SUPPLIED ENTRIES:

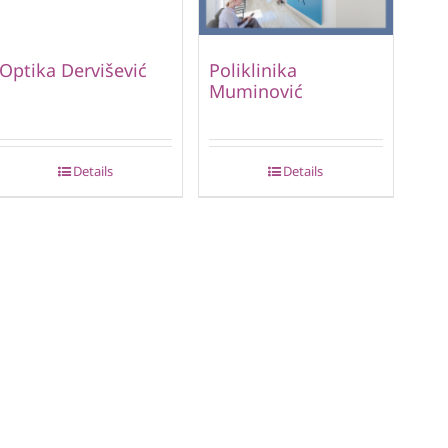
Optika Dervišević
Poliklinika
Muminović
Details
Details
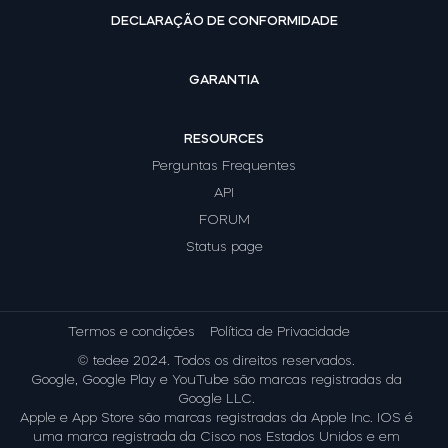
DECLARAÇÃO DE CONFORMIDADE
GARANTIA
RESOURCES
Perguntas Frequentes
API
FORUM
Status page
Termos e condições
Política de Privacidade
© tedee 2024. Todos os direitos reservados.
Google, Google Play e YouTube são marcas registradas da
Google LLC.
Apple e App Store são marcas registradas da Apple Inc. IOS é
uma marca registrada da Cisco nos Estados Unidos e em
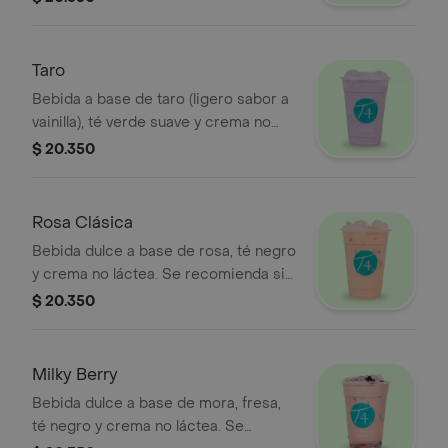
Taro
Bebida a base de taro (ligero sabor a
vainilla), té verde suave y crema no
láctea. Se recomienda con poca
$ 20.350
azúcar.
Rosa Clásica
Bebida dulce a base de rosa, té negro
y crema no láctea. Se recomienda sin
azúcar.
$ 20.350
Milky Berry
Bebida dulce a base de mora, fresa,
té negro y crema no láctea. Se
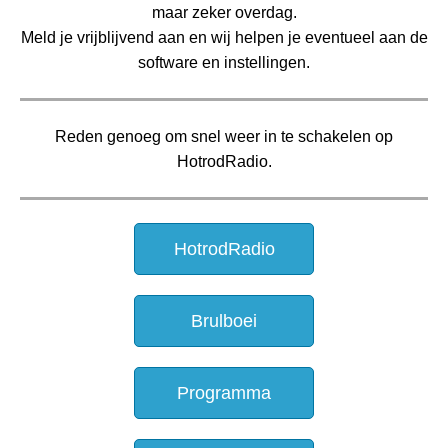
maar zeker overdag.
Meld je vrijblijvend aan en wij helpen je eventueel aan de
software en instellingen.
Reden genoeg om snel weer in te schakelen op
HotrodRadio.
HotrodRadio
Brulboei
Programma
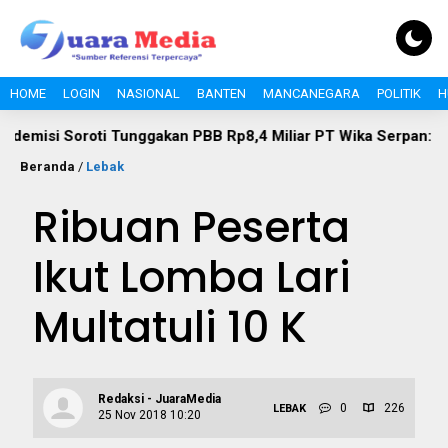
HOME
LOGIN
NASIONAL
BANTEN
MANCANEGARA
POLITIK
H
oti Tunggakan PBB Rp8,4 Miliar PT Wika Serpan: Investor Besa
Beranda
/
Lebak
Ribuan Peserta
Ikut Lomba Lari
Multatuli 10 K
Redaksi - JuaraMedia
0
226
LEBAK
25 Nov 2018 10:20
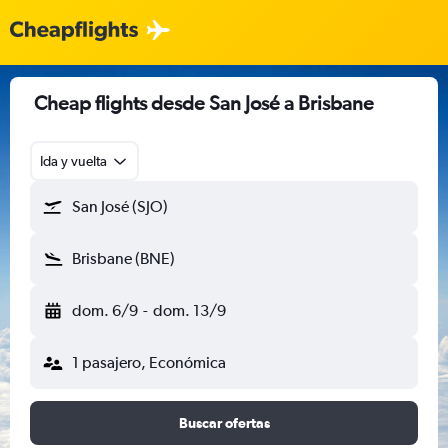
Cheap flights desde San José a Brisbane
Ida y vuelta
San José (SJO)
Brisbane (BNE)
dom. 6/9
-
dom. 13/9
1 pasajero, Económica
Buscar ofertas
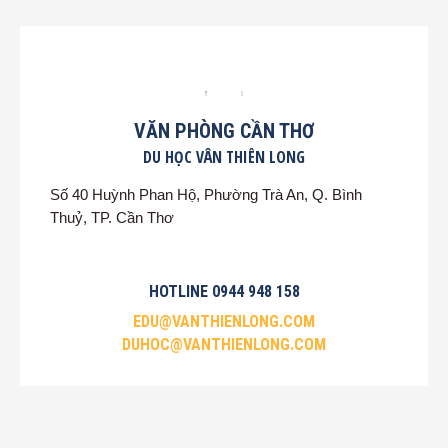
VĂN PHÒNG CẦN THƠ
DU HỌC VÂN THIÊN LONG
Số 40 Huỳnh Phan Hộ, Phường Trà An, Q. Bình
Thuỷ, TP. Cần Thơ
HOTLINE 0944 948 158
EDU@VANTHIENLONG.COM
DUHOC@VANTHIENLONG.COM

WHAT TO WORK ON: For every line above with the word "dulce" in it, make a copy.

COMPLETED EXERCISE:
Bebida dulce a base de rosa, té negro
Bebida dulce a base de mora, fresa,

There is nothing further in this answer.